"Not Their Fathers’ Days": Idioms of Space and Time in the Urban Arabian Gulf

Thesis Type:

PhD dissertation

Abstract:

In this dissertation, my primary aims are threefold: to contribute to the anthropological and regional studies' discussion about the Arabian-Persian Gulf region; to investigate the concrete manifestations of what Mike Davis (1992) has called "the sociology of the boom"; and to develop the connection between anthropology's concerns with the concrete and everyday, and (Frankfurt School) critical theory's dialectical analysis of the processes of the "aestheticization" of the everyday.
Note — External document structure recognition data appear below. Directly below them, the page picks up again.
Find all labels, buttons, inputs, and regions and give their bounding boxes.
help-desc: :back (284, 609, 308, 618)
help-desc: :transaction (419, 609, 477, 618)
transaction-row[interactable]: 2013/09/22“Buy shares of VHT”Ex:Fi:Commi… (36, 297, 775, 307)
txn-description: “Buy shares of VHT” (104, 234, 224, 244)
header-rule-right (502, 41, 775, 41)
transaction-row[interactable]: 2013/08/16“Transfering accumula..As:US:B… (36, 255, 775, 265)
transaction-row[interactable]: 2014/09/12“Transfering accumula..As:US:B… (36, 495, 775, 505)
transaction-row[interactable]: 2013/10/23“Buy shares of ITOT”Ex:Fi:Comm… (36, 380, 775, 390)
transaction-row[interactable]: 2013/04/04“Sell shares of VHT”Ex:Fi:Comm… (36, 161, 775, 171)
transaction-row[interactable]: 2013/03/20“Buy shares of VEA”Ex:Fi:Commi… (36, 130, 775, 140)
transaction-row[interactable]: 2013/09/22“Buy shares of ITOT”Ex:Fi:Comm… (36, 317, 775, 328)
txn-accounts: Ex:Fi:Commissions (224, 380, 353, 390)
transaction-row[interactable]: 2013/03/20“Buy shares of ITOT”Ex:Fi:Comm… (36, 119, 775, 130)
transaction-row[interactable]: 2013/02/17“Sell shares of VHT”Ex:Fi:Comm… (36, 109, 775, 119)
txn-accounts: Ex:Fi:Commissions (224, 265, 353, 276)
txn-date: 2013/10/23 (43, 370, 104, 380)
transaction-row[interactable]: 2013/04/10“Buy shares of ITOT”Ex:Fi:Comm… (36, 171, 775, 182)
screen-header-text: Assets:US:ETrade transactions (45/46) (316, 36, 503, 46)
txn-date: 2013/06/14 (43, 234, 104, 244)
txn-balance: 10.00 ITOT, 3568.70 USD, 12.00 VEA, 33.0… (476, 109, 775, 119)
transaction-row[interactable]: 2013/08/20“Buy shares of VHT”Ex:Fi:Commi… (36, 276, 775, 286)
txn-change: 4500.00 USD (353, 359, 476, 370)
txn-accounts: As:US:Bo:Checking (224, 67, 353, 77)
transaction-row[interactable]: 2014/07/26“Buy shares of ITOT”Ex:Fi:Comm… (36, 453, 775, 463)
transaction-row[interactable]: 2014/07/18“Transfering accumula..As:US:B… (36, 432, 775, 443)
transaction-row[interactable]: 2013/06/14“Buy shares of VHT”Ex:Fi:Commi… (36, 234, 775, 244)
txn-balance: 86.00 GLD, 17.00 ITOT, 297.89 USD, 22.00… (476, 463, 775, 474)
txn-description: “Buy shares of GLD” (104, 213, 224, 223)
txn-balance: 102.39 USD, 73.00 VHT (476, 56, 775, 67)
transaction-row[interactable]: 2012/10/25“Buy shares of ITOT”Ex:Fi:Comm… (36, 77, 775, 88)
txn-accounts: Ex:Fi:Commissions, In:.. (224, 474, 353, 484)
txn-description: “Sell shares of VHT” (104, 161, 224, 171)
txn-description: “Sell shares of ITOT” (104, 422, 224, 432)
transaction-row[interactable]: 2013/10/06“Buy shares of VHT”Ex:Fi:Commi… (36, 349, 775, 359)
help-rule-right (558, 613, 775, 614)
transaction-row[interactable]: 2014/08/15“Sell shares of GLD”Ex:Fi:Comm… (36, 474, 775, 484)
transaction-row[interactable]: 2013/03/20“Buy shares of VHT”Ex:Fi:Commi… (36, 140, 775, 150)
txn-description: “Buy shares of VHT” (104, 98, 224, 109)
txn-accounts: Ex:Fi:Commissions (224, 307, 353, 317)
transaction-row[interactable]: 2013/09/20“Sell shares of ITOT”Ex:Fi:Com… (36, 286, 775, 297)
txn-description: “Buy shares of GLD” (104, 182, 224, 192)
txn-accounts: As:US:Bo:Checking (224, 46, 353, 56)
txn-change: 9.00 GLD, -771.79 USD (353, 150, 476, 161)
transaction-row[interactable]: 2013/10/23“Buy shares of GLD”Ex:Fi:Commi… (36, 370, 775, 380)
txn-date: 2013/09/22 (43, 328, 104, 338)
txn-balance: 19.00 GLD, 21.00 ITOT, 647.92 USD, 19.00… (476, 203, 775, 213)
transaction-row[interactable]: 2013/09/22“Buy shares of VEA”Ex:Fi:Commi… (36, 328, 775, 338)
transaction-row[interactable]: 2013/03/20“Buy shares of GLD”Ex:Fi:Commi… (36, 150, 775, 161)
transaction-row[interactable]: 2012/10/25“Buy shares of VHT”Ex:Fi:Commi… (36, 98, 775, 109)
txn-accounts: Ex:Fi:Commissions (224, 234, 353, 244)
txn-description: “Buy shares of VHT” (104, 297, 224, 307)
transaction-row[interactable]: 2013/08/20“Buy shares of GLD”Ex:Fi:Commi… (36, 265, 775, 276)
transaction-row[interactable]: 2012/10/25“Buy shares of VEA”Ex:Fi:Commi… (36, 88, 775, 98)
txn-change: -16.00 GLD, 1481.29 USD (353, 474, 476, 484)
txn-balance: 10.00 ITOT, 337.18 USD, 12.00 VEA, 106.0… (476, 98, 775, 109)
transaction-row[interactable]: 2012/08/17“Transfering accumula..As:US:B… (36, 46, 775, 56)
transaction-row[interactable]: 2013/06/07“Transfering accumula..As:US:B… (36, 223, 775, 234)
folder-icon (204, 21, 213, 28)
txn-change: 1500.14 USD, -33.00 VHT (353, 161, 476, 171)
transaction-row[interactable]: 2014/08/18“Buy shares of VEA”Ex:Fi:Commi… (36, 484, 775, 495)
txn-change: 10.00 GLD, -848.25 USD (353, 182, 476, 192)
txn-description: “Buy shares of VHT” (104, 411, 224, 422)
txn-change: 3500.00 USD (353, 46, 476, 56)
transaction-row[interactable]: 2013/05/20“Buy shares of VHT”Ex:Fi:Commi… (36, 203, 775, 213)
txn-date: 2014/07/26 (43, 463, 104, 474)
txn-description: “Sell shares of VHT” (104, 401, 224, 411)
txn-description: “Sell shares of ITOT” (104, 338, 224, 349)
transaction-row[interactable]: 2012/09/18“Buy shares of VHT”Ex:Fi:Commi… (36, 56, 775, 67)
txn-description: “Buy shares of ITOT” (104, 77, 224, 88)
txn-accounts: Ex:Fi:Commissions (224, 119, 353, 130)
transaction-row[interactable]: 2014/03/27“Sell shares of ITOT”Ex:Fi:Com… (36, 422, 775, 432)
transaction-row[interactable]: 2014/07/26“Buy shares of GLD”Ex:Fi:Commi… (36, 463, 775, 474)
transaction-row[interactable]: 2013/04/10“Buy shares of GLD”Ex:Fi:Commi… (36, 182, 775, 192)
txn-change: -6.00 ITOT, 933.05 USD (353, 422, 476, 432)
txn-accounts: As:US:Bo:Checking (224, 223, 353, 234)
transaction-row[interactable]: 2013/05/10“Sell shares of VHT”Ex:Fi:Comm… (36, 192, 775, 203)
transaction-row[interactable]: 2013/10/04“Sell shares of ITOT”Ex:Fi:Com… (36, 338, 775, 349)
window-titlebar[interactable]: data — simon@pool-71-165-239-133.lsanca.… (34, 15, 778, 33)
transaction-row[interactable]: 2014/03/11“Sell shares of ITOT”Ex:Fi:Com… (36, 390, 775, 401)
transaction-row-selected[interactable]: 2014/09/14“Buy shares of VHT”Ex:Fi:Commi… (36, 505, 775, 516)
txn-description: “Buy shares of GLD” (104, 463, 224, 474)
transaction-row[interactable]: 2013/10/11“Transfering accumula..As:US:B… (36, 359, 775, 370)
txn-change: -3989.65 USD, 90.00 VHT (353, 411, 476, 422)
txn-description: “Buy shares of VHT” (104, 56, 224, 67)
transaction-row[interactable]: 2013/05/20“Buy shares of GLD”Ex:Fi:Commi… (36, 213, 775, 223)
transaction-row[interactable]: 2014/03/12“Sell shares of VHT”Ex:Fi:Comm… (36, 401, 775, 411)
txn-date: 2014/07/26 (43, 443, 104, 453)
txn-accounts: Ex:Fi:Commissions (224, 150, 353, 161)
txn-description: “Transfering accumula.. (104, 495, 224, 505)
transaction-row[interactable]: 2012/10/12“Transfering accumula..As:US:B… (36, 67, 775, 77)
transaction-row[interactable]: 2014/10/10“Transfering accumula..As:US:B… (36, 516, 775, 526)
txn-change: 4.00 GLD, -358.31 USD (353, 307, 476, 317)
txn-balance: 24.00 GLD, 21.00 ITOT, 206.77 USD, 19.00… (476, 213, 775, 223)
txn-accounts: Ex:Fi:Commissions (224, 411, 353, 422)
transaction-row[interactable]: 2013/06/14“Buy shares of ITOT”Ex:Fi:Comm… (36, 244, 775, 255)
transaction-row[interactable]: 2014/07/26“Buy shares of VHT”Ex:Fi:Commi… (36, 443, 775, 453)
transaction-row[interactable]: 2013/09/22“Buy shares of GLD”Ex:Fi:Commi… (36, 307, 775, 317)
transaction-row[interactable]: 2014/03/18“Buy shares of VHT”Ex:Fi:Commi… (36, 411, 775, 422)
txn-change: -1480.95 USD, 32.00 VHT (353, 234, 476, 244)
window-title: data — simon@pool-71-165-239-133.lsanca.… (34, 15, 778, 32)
The Arabian Gulf region has been largely ignored by scholars interested in cultural and social processes. Although there are a few notable exceptions, anthropologists, historians, and sociologists have generally conceded the debate to policy-driven scholars with rather specialized agendas focusing on the development of the "Oil State." The work here is based on approximately fourteen months' fieldwork in Dubai, United Arab Emirates. Dubai is a peculiar example of boom urbanization. With a population that has increased nearly twenty-fold since the late 1960s, a majority expatriate population working in the service industries, and a national minority jealously guarding its relative wealth, the semi-independent city-state has been undergoing a rapid and radical, if not fundamental, change in its urban form and morphology. The city fathers, who form a super-elite class in control of powerful holding corporations, have been embarking upon a program of remaking the city from a regional re-export node into a world city whose image jostles the likes of Sydney, Hong Kong, and even New York.

City inhabitants, meanwhile, have not been passively going along with this program. I look, mainly, at three different groups: locals who are proponents of these changes; locals who are critical; and South Asian expatriates, the largest group in Dubai, and also one of its most politically and economically marginalized. My results point toward the important role of idioms of time and space in everyday attempts to grapple with these often traumatizing circumstances: from nostalgic idylls of "a village that is no more," to futuristic idylls of a "brave new city," to South Asians' idioms of transience and uncertainty.